As it is, the “balance” between those who excel and those with mediocre and unfulfilled lives continues to justify the self-absorption of people with “the time and the money” to dedicate to personal fulfillment. In the shadow of their taut (and taught) disdain for “everyone else” who does not seem able or of adequate character to excel, the rest of us continue to wait and hope for balance to prevail “as it always has” (read: as it never has) without fighting for it, while beginning to actually take comfort in the belief that the disdain of our betters is warranted—that we are in fact lazy, unambitious, and undeserving of anything resembling emotional and personal fulfillment in this life—and in the hope that some conveniently eternal spirit will succeed where our mind and body failed.
The Future Begins as Soon as the Old Ways are R̶e̶f̶o̶r̶m̶e̶d̶ Destroyed
I’m having trouble processing the political situation in this world today, and, coupled with the difficulties, uncertainties, and fears of my own life, I’m losing hope.
New video footage of law enforcement killing a Black person surfaces so regularly, it’s as though the police’s strategy is to just keep ramping up the murder until the public becomes numb to it. Are the acquittals intended to send the message that the people will never win? How much absence of justice will the people accept until they “accept” the fact that there is no justice?
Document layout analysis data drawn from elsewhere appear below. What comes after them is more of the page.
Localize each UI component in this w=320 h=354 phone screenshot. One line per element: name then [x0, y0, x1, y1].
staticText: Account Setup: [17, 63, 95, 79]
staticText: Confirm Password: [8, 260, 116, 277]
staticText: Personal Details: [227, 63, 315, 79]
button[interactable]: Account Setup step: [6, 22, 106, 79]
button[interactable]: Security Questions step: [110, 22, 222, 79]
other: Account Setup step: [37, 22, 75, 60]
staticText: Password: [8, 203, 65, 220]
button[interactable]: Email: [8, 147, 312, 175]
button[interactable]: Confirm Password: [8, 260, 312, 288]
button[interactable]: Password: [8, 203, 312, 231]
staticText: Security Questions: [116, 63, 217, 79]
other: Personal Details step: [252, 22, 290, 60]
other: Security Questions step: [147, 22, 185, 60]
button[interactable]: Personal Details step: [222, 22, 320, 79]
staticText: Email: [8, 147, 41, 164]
There are only two possible responses to this absence: giving up, or resistance. The system wants us to give up. The families and friends of the victims of police violence want us to resist.
Of course I would like things to get better, to calm down, to carry through to some kind of justice. But I know they aren’t going to, not without a fight, a mass struggle. Black people, simply by existing, by living peaceful lives, by struggling and surviving and doing what needs to be done, threaten the narrative of white supremacy in America. And so, more are being killed. This is to say nothing of those African-American voices that speak up clearly and unequivocally against this narrative, those African-American bodies who actively put themselves between the oppressor and the oppressed.
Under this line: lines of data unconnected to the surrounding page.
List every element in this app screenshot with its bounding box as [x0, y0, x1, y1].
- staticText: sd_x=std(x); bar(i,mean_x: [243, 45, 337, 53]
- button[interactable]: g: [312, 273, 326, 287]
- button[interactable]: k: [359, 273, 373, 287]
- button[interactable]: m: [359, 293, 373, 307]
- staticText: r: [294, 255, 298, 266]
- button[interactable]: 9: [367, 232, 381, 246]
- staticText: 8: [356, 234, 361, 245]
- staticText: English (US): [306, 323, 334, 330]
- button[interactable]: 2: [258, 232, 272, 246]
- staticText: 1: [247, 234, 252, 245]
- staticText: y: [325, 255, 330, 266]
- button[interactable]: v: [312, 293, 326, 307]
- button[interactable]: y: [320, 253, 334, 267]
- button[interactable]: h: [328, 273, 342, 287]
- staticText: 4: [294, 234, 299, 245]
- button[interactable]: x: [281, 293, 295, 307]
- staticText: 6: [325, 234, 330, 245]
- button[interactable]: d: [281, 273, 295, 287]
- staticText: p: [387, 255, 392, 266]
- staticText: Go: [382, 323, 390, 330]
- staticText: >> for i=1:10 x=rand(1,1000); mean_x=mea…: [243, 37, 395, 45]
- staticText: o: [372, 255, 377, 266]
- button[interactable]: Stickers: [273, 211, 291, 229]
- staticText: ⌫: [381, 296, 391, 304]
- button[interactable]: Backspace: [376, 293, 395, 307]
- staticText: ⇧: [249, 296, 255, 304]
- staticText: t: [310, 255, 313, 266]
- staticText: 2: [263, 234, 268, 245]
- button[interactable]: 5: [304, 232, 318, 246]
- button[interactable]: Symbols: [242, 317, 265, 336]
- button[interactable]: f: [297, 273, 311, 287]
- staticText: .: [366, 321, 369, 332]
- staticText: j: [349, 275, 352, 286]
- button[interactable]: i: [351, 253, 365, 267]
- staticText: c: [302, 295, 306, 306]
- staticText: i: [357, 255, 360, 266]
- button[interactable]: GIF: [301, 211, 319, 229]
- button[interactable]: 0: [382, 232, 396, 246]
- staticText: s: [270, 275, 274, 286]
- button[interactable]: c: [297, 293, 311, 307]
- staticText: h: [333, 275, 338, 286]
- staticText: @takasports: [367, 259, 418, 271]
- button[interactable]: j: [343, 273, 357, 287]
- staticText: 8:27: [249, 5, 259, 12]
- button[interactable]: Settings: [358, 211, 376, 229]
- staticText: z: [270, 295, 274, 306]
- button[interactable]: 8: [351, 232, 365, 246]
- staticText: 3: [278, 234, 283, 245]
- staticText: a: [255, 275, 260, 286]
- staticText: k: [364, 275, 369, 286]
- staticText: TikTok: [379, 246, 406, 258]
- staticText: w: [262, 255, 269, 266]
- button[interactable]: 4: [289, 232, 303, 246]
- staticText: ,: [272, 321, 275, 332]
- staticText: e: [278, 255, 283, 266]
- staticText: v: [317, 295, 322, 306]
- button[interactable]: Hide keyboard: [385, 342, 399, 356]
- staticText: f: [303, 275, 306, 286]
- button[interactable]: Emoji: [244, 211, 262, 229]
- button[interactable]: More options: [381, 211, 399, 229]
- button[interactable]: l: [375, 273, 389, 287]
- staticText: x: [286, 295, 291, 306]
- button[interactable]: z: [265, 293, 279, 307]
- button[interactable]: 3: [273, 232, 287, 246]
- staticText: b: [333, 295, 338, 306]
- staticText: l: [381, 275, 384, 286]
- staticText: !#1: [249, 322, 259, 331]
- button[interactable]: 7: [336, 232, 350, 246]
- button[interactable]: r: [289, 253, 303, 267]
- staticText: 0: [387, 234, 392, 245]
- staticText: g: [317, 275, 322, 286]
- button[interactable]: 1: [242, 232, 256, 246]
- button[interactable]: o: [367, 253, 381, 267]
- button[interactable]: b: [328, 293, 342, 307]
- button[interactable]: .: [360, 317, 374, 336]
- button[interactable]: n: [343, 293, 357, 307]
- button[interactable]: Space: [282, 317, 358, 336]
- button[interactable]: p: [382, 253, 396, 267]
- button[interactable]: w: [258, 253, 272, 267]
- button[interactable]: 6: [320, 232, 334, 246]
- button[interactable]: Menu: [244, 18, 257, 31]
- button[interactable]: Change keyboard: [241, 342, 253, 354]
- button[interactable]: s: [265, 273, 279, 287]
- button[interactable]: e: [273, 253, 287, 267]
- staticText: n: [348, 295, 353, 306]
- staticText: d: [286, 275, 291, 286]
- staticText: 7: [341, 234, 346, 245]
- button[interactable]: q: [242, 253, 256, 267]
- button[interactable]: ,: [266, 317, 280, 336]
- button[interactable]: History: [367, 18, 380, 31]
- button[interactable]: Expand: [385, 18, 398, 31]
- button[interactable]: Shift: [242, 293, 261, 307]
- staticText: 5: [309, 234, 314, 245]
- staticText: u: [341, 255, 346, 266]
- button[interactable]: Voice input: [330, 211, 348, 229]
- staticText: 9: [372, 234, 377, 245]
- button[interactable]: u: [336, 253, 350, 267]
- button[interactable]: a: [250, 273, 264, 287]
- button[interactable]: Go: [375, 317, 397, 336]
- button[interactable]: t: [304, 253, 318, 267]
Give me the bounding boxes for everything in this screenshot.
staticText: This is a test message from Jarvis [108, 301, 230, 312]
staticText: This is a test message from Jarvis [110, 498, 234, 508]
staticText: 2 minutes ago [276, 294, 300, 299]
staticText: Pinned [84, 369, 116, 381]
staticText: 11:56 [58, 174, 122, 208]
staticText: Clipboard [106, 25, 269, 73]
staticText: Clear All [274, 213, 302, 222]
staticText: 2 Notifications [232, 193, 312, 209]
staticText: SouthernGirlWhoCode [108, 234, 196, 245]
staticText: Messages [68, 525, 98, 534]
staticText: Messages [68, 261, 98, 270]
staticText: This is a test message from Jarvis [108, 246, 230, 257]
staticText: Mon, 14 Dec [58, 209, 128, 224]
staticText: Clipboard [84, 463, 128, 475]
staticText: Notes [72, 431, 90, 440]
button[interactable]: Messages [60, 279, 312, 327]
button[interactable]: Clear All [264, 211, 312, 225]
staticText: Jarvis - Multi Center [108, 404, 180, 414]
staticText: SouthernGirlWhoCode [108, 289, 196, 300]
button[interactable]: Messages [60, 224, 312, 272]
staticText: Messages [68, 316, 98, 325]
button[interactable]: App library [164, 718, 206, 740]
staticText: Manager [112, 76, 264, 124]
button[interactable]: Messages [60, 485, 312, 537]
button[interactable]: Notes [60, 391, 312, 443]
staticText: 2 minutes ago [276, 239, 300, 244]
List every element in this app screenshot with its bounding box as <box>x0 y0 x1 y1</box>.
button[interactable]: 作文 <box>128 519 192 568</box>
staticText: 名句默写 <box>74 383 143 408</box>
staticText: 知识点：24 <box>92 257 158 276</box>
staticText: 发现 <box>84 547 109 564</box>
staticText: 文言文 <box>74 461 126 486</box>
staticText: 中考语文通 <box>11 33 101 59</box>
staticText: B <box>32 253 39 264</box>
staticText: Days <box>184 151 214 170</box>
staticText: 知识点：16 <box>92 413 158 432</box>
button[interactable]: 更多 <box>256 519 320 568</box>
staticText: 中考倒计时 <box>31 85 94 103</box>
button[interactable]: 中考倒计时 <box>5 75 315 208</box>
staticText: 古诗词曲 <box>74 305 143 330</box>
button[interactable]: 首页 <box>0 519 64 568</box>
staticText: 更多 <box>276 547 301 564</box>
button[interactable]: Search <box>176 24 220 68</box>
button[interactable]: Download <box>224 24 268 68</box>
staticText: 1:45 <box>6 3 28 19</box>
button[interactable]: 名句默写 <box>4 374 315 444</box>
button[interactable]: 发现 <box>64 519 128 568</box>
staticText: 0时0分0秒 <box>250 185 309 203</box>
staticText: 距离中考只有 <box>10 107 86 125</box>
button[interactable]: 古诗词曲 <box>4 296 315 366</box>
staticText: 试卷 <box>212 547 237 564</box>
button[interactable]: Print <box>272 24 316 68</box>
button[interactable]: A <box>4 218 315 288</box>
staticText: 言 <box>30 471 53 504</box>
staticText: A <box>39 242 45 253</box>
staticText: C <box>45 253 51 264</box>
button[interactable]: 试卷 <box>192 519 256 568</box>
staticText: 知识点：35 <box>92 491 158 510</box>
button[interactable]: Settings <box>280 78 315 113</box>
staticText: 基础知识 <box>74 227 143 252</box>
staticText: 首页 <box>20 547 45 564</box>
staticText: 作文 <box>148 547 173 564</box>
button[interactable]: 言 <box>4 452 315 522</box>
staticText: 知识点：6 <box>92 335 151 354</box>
As more resistance rises, more people will die. It is the way of resistance, and it is hard to hear our consciences whispering it into our inner ear. “Things will get worse before they get better” is only one way of looking at it. It is not so much that conditions in society must get much worse before “society starts to care” about racist violence. The bulk of American society doesn’t care and generally isn’t going to. Those who say they care aren’t going to do anything about it, while the rest of American society is openly racist. We mustn’t wait for this society to start to care.
A clearer picture would be, “a thousand good guys must die in order to take down one bad guy. And then the fight has only just begun.”
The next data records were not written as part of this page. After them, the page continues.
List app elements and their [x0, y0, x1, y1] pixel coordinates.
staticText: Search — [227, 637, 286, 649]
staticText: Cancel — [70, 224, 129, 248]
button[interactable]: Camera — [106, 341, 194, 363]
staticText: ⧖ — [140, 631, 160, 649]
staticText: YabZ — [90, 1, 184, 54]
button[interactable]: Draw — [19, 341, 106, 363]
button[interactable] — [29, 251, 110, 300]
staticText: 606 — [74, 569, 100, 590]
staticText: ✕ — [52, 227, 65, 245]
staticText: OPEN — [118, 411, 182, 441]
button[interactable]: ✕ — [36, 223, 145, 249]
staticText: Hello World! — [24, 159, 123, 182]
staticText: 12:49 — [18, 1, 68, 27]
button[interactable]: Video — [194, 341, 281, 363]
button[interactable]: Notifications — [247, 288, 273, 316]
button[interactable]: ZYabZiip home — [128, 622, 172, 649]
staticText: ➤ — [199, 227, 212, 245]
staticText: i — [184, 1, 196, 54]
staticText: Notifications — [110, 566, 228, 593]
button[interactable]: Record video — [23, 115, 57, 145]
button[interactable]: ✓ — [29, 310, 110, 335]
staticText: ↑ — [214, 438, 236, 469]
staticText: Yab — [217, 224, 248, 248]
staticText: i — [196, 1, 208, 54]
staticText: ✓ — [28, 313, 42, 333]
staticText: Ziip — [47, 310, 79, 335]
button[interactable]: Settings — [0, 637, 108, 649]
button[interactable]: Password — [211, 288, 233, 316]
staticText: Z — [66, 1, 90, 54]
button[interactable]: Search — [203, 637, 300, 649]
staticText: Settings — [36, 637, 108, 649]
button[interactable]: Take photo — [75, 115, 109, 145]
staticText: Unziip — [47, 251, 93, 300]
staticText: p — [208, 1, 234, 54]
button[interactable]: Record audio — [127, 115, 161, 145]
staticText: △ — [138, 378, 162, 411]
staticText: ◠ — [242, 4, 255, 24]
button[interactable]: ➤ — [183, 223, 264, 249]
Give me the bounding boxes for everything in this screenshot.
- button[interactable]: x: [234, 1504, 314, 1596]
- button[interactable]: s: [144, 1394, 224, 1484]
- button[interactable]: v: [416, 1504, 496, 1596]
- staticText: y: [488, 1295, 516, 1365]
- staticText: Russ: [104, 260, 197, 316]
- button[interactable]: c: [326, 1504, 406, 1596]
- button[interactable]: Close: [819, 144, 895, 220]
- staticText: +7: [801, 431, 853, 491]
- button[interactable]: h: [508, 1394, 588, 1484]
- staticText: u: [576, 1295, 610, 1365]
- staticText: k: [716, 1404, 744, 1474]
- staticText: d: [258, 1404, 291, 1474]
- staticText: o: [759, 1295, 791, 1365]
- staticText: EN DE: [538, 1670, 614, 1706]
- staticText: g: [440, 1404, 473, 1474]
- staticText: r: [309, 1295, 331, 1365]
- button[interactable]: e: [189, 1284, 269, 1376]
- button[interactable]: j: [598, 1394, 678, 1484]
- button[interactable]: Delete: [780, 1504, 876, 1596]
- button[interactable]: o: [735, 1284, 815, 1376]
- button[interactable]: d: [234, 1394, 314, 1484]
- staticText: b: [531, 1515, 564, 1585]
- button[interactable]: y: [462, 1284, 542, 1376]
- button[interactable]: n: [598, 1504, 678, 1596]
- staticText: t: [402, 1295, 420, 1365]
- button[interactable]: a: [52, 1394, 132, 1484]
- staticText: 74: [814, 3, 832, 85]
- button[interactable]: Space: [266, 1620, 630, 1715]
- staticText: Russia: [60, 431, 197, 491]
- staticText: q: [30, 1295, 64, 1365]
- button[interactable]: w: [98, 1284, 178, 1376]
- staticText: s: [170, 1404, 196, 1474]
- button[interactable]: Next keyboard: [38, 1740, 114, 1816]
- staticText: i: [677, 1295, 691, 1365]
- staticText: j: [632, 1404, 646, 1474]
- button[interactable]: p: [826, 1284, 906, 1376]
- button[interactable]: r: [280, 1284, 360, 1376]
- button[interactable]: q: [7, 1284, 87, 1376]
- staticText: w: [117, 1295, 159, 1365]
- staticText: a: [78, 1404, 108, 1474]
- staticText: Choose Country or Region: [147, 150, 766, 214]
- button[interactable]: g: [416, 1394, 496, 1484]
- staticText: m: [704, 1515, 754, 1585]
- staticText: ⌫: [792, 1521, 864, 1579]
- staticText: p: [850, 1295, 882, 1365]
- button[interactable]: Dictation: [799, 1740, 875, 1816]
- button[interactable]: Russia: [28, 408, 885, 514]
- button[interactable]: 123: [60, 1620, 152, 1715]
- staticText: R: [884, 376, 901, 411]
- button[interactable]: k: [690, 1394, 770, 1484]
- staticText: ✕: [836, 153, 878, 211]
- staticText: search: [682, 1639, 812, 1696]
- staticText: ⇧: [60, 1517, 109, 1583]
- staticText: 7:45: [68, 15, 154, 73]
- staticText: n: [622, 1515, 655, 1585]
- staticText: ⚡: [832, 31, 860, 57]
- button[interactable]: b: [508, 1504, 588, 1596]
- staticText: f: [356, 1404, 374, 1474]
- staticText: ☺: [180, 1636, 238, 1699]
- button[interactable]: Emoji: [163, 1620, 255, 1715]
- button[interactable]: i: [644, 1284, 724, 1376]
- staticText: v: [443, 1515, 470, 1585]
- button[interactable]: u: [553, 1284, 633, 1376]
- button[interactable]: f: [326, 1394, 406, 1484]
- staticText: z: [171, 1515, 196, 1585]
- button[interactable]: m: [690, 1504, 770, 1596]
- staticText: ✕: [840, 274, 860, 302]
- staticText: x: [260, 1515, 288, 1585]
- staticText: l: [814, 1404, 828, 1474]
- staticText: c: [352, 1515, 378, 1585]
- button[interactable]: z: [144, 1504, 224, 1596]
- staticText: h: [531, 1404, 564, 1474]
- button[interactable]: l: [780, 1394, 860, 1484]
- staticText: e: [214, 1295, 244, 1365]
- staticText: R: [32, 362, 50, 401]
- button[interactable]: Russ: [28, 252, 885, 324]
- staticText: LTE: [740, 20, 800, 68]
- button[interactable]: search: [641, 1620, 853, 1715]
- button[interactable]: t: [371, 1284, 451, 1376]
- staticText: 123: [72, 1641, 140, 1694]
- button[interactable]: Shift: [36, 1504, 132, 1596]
This inescapable, dialectical fact scares me. As much as I want the revolution to happen, this type of continued destruction and death scares me into wishing it wasn’t necessary, wishing there was a safe way out for all of us. I just don’t know if there is. I don’t want anyone to die.
But I don’t see anything changing anytime soon. Body cameras will “malfunction.” Training will be flawed. Community policing will prove to be the idealistic liberal fantasy we already know it is.
People will advocate for these reforms, and while they are being tested on the flesh of Black bodies and proven ignominious failures at addressing the core problem, more lives will be lost on the road to real change, the road to revolution.
My sadness comes from knowing I will probably not be there to see it. But my hope is that humans of the future will be readier than we are, more knowledgeable, and more aware that the destruction of the current social order and financial system is a worthwhile goal if it means the creation of a world in which a person gets shot for being a racist, and not for being a race.